FACING UP TO INEQUALITY: NEW APPROACHES BEYOND ECONOMISM
Grim recent studies reveal the shocking increase in inequality globally, both between and within countries. Anti-poverty economic policies since World War II have done little, except for their notable success in China. Worldwide, the share of nations’ productivity increases going to employees is shrinking – while the share to capital owners, financial firms, corporations and their top executives has mushroomed, as reported in the Economist, Nov. 2, 2013.
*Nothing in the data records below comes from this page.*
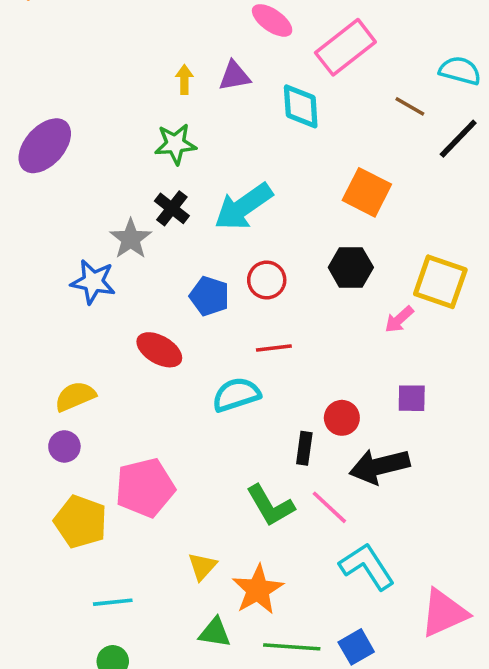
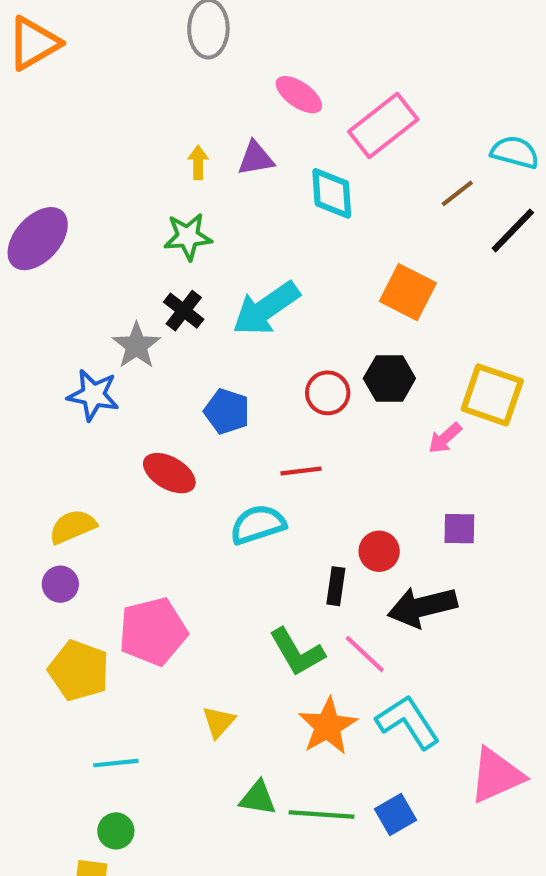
brown line: (410, 106) -> (457, 193), turned -68
red circle: (267, 280) -> (328, 393), moved
orange star: (258, 590) -> (328, 726), moved
green triangle: (215, 633) -> (258, 798), moved

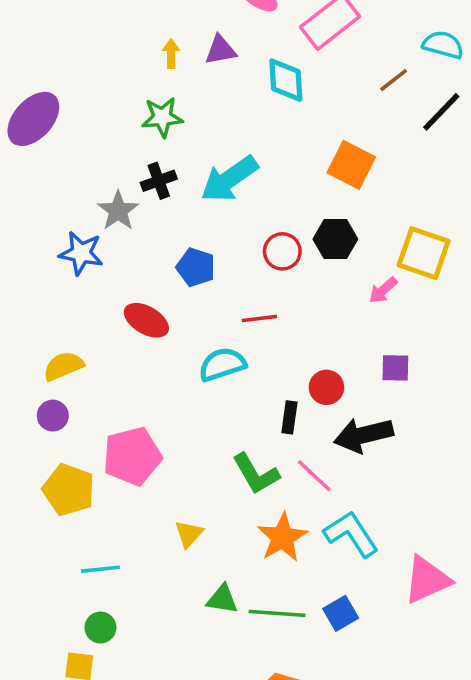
black cross: (184, 311) -> (159, 181), turned 32

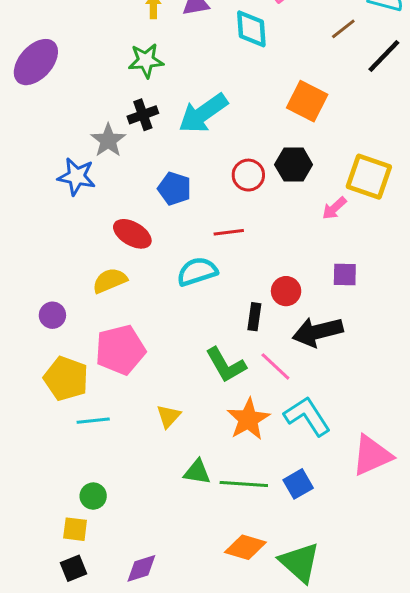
yellow semicircle: (63, 366) -> (110, 281), moved
cyan line: (100, 569) -> (93, 421), moved

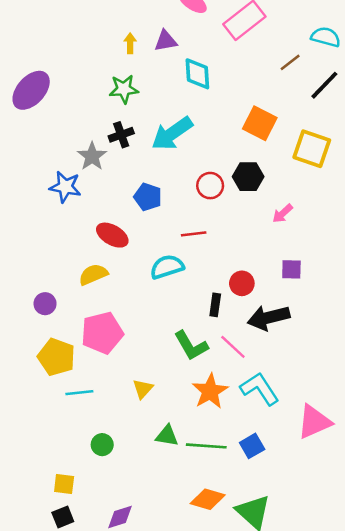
cyan diamond: (251, 29) -> (197, 74), moved
yellow square: (369, 177) -> (312, 149), moved
green circle: (93, 496) -> (102, 445), moved

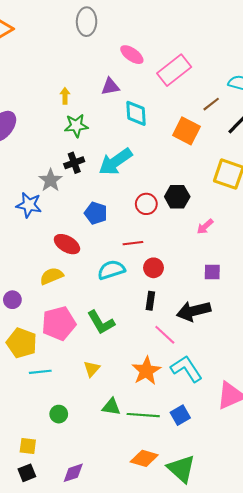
yellow arrow: (130, 43) -> (65, 96), moved
orange square: (260, 123) -> (186, 131), moved
red circle: (242, 283) -> (154, 268), moved
green L-shape: (191, 346) -> (101, 322), moved

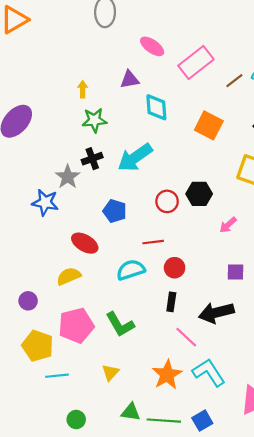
brown line: (211, 104) -> (234, 81), moved

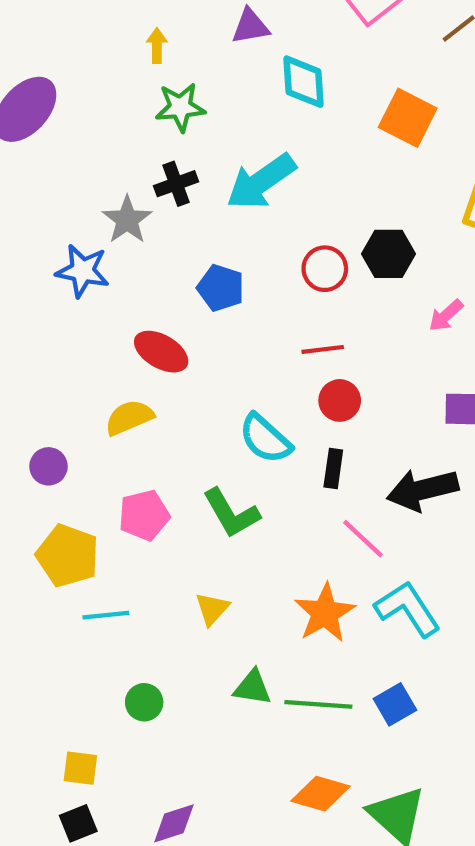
red line: (153, 242) -> (323, 349), moved
cyan semicircle: (131, 270) -> (265, 439), moved, turned -120
pink pentagon: (76, 325) -> (144, 515), size x0.7

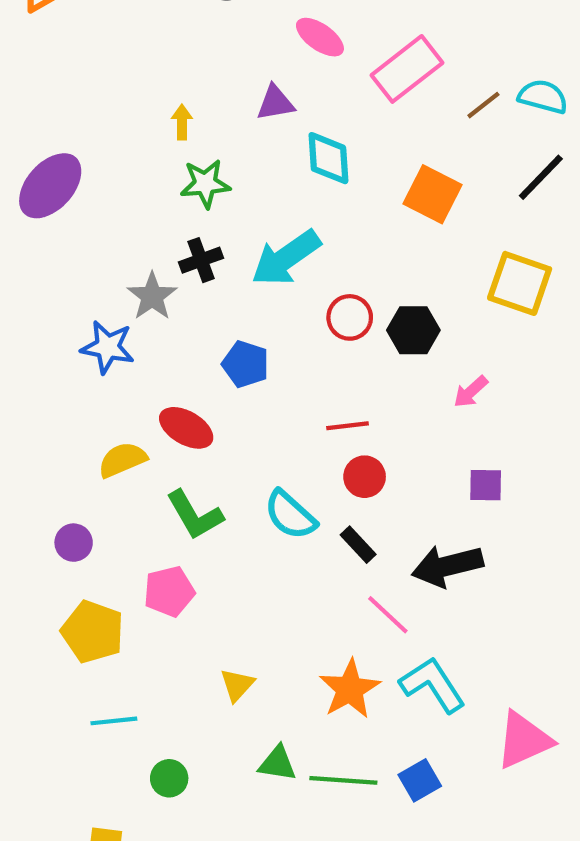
red circle: (325, 269) -> (350, 317), moved
yellow semicircle: (129, 417) -> (122, 460), moved
black rectangle: (333, 468) -> (358, 545), turned -51
green L-shape: (231, 513) -> (195, 515), moved
cyan line: (106, 615) -> (114, 721), moved

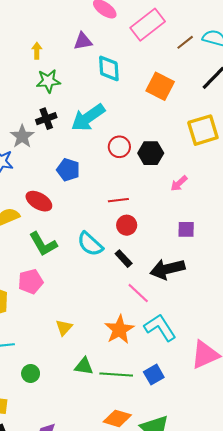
yellow square: (520, 283) -> (203, 130), turned -36

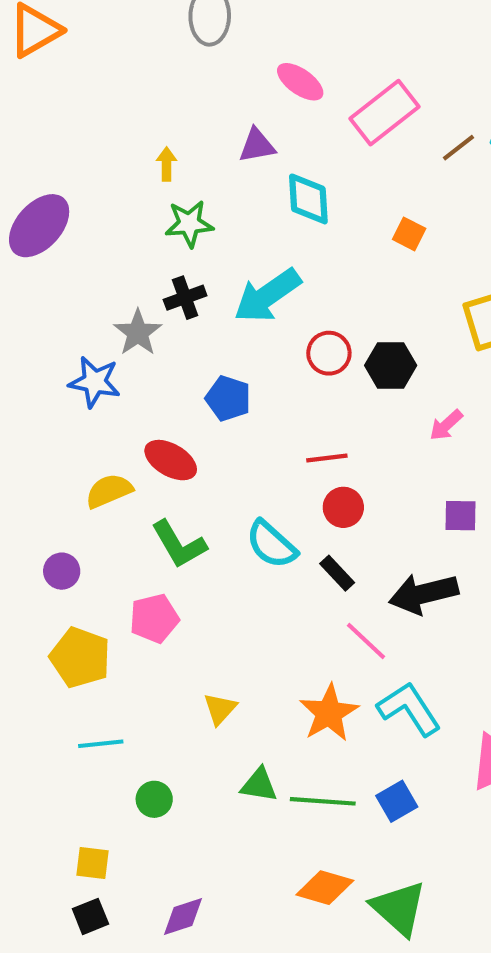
orange square: (160, 86) -> (409, 234), size x0.6

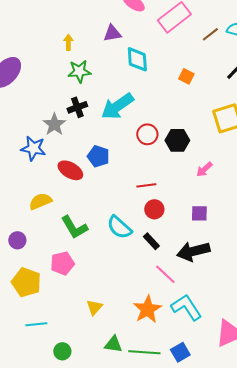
red ellipse: (171, 460) -> (70, 170), moved
purple square: (461, 516) -> (199, 213), moved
Old economic textbook remedies for rising inequality still call for more growth. Yet economic growth is slowing in most mature economies. In still growing China, India, brazil and other emerging countries, the growth remedies lead to greater inequality as well as destroying traditional livelihoods polluting vital common resources: air, water, forests and biodiversity. Growth based on fossil energy brings the inequalities of climate change and increasing weather disasters. The social costs of rising inequality are documented by Joseph Stiglitz in The Price of Inequality (2012); James K. Galbraith in Inequality and Instability (2012); Kate Pickett and Richard Wilkinson in The Spirit Level (2011). Unpacking “growth,” which is part of nature, must specify what is growing, what is dying and what is maintained, as physicist fritjof capra and I clarify in qualitative growth (2009).